Область применения изобретения

Изобретение относится к медицине, а именно к травматологии, нейрохирургии, вертебрологии, и может быть использовано для малоинвазивного хирургического лечения взрывных, в том числе осложненных переломов грудопоясничного отдела позвоночника.

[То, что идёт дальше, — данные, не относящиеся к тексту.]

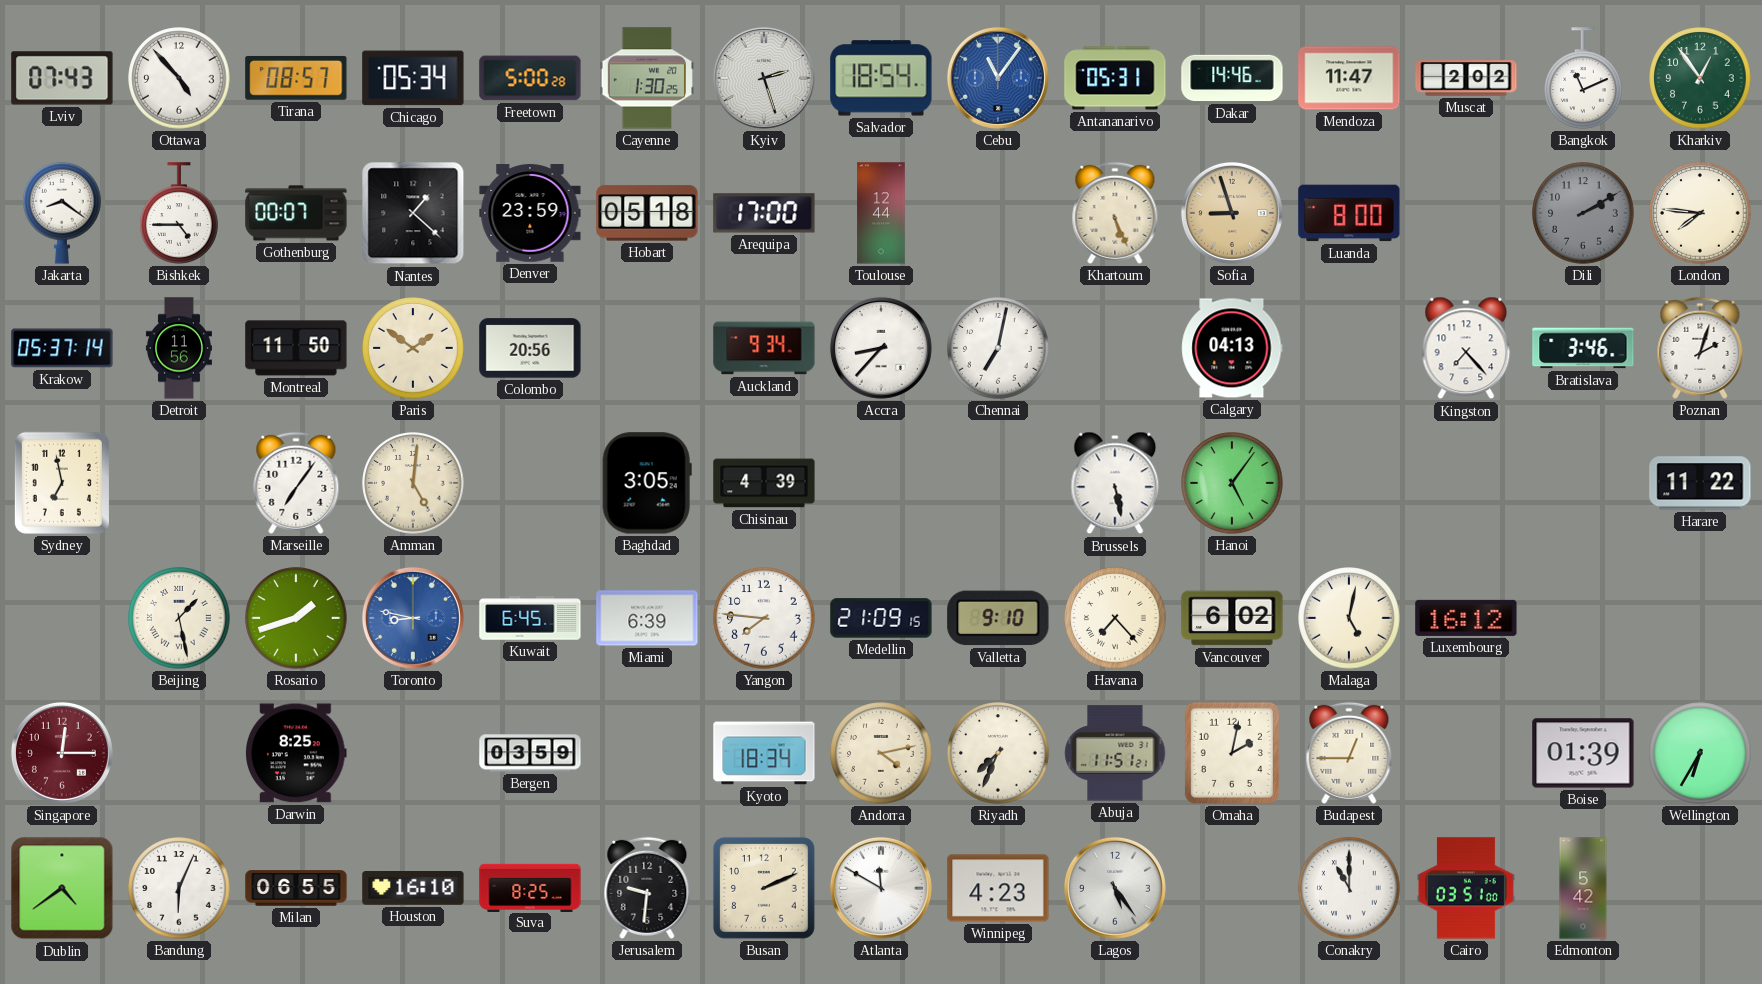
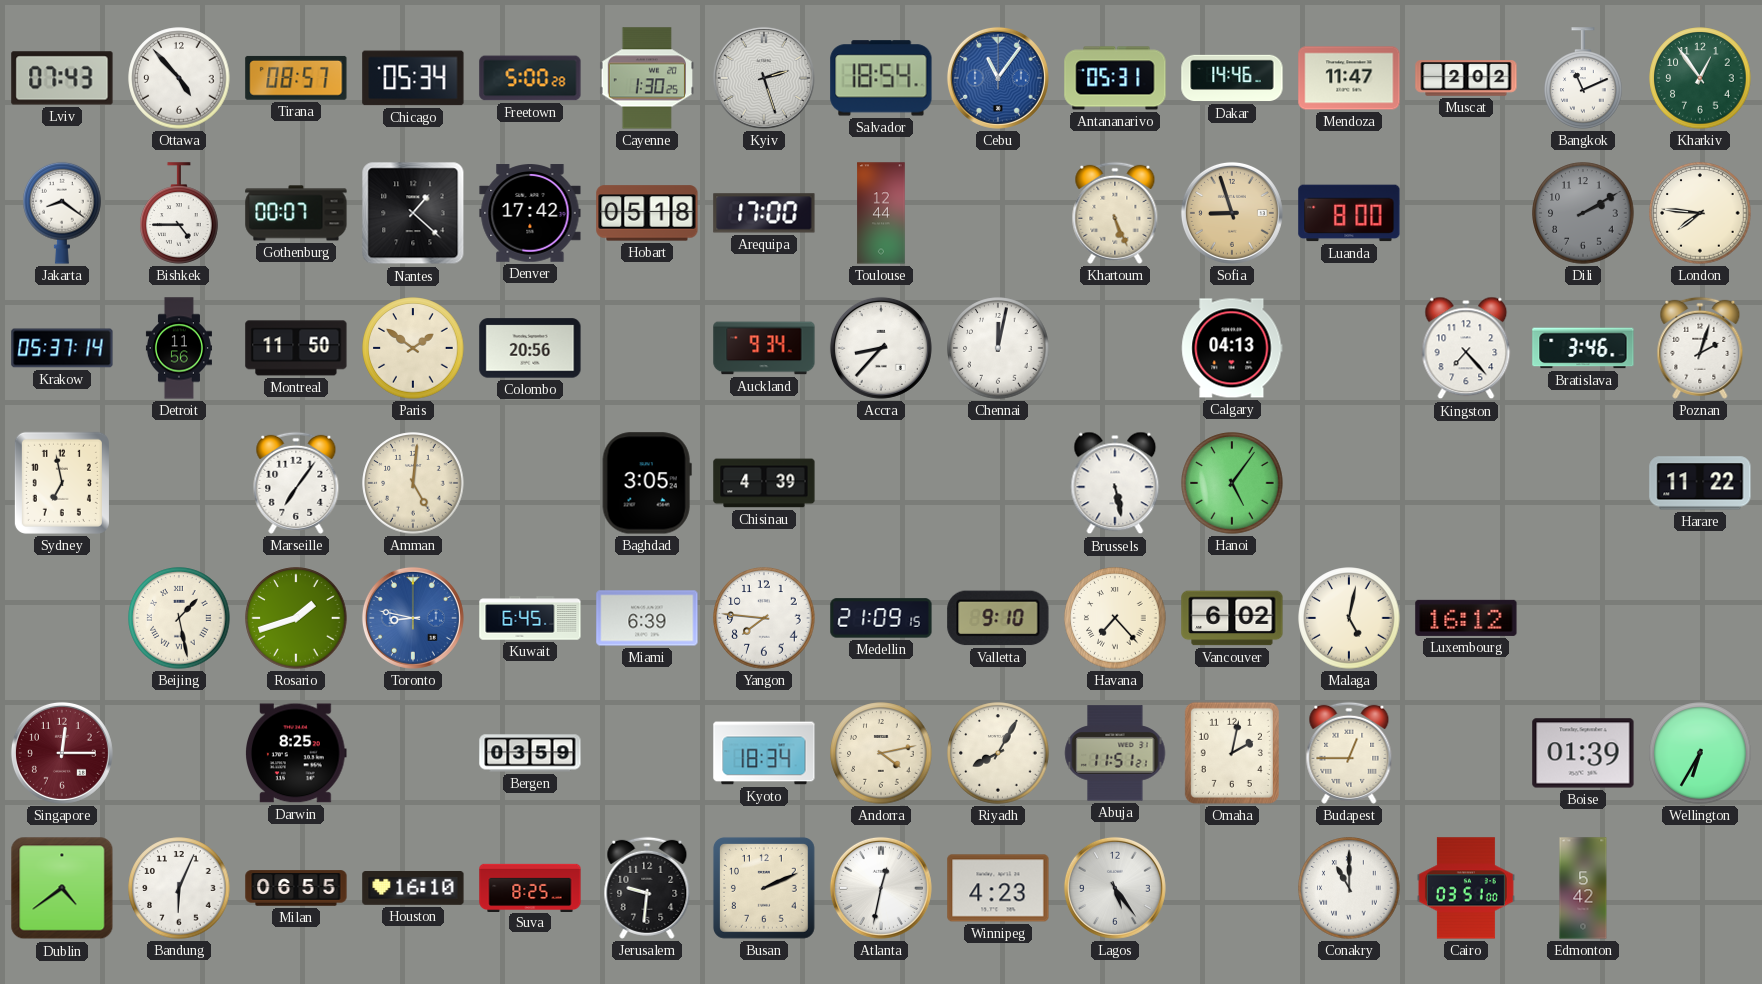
Denver: 23:59 -> 17:42
Chennai: 7:02 -> 12:02
Riyadh: 7:34 -> 8:05
Atlanta: 11:50 -> 12:32
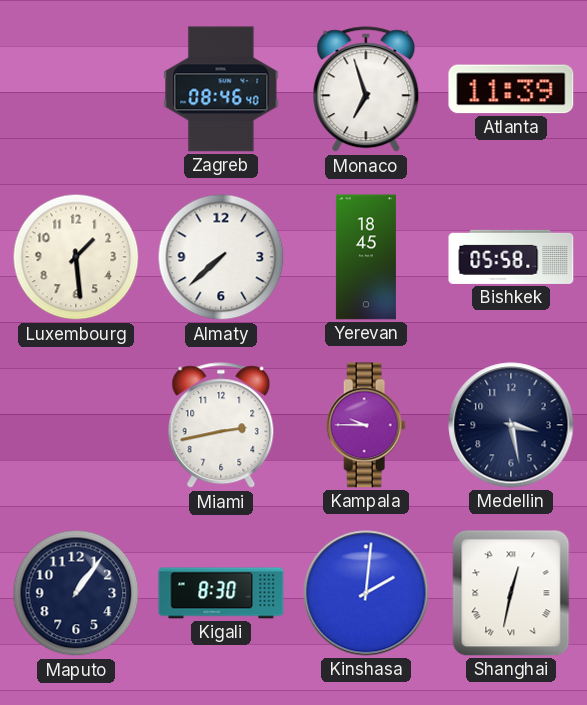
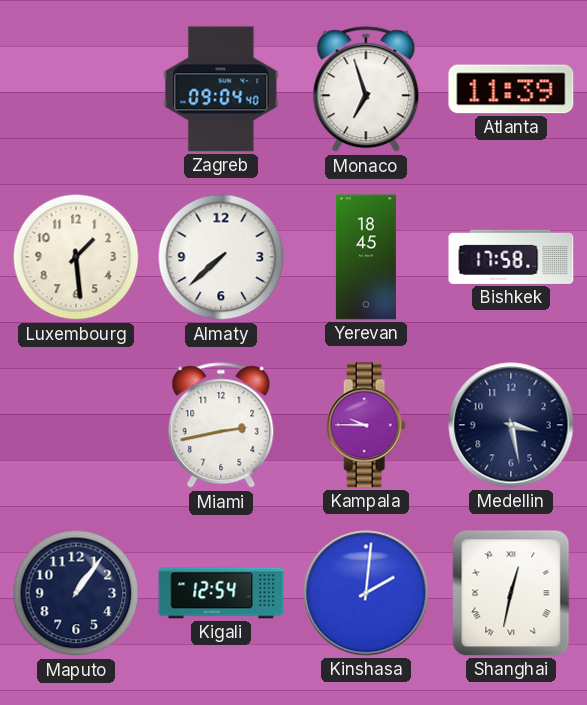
Zagreb: 08:46 -> 09:04
Bishkek: 05:58 -> 17:58
Kigali: 8:30 -> 12:54
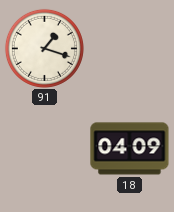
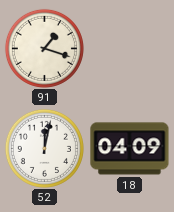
52: none -> 12:02
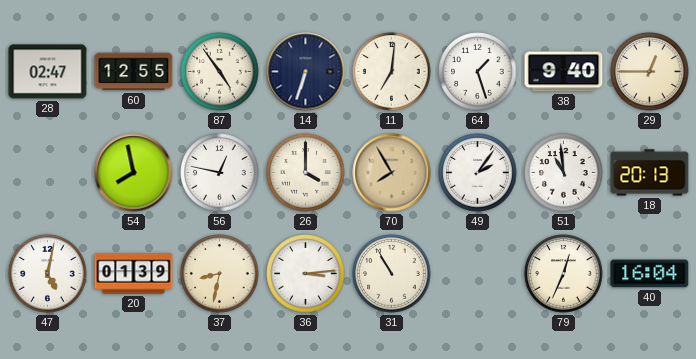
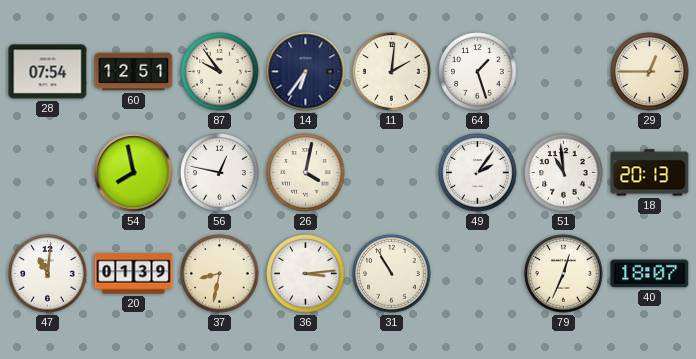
28: 02:47 -> 07:54
60: 12:55 -> 12:51
87: 4:54 -> 9:54
14: 6:33 -> 6:36
11: 7:01 -> 2:01
38: 9:40 -> none
26: 4:00 -> 4:02
70: 7:55 -> none
47: 5:02 -> 11:01
40: 16:04 -> 18:07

Взрывные переломы грудопоясничного отдела позвоночника сопровождаются уменьшением сагитального размера спинномозгового канала за счет смещения в его просвет фрагментов тела позвонка1 (1 (Magerl F., Aebi М., Gertzbein S.D. et al. A comprehensive classification of thoracic and lumbar injuries // Eur. Spine J. - 1994. - Vol. 3. - P. 184-201)). Имеющийся у таких пациентов неврологический дефицит или угроза его появления требует выполнения срочного хирургического вмешательства2. (2 (Цивьян. Я.Л. Некоторые доводы в пользу оперативного лечения переломов позвоночника // Хирургия. - 1986. - №11. - C. 3-8)). Учитывая высокий процент сопутствующих взрывным переломам позвоночника сочетанных повреждений, а также тяжелое состояние пострадавших, в лечении данной категории больных необходимо минимизировать стрессовое воздействие выполняемых операций3. (3 (Перльмуттер О.А. Травма позвоночника и спинного мозга, сочетанная с экстравертебральными повреждениями: (клиника, диагностика и хирургическая тактика): автореф. дис… канд. мед. наук. - М.. 1988, 24 с.; Млявых, С.Г. Хирургическая тактика при нестабильных изолированных и сочетанных повреждениях грудного и поясничного отделов позвоночника: Автореф. дис канд. мед. наук / С.Г. Млявых. Москва. 2009. - 27 с.)).

С целью декомпрессии спинномозгового канала, принципиально из малоинвазивного параспинального межмышечного доступа, используется эндоскопическая техника. Стабилизирующий этап операции заключается в частично чрескожной и частично открытой установке транспедикулярных винтов.

Аналоги изобретения

Известен «Способ декомпрессии спинного мозга при переломах грудных и поясничных позвонков», патент РФ№2467716, МПК A61B 17/56, публ. 27.11.2012. Способ представляет собой заднебоковой хирургический доступ к переднебоковым отделам позвоночного канала грудного отдела позвоночника и микрохирургическое удаление отломка позвонка, сдавливающего спиной мозг спереди. Используют эндоскопическую технику с минимальным объемом остеолигаментарной резекции. Заднебоковой хирургический доступ к позвоночному каналу проводится путем частичной резекции ножки дуги и суставных отростков позвонка с сохранением их анатомической и функциональной целостности. Удаление костного отломка, сдавливающего спинной мозг, проводится путем резекции задней части тела позвонка и края позвоночного канала в пределах среднего опорного столба позвоночника. Удаляют костные отломки из позвоночного канала под эндоскопическим контролем. Для выполнения доступа необходим микрохирургический инструментарий, увеличительная техника, эндоскопическая аппаратура (www1.fips.ru/).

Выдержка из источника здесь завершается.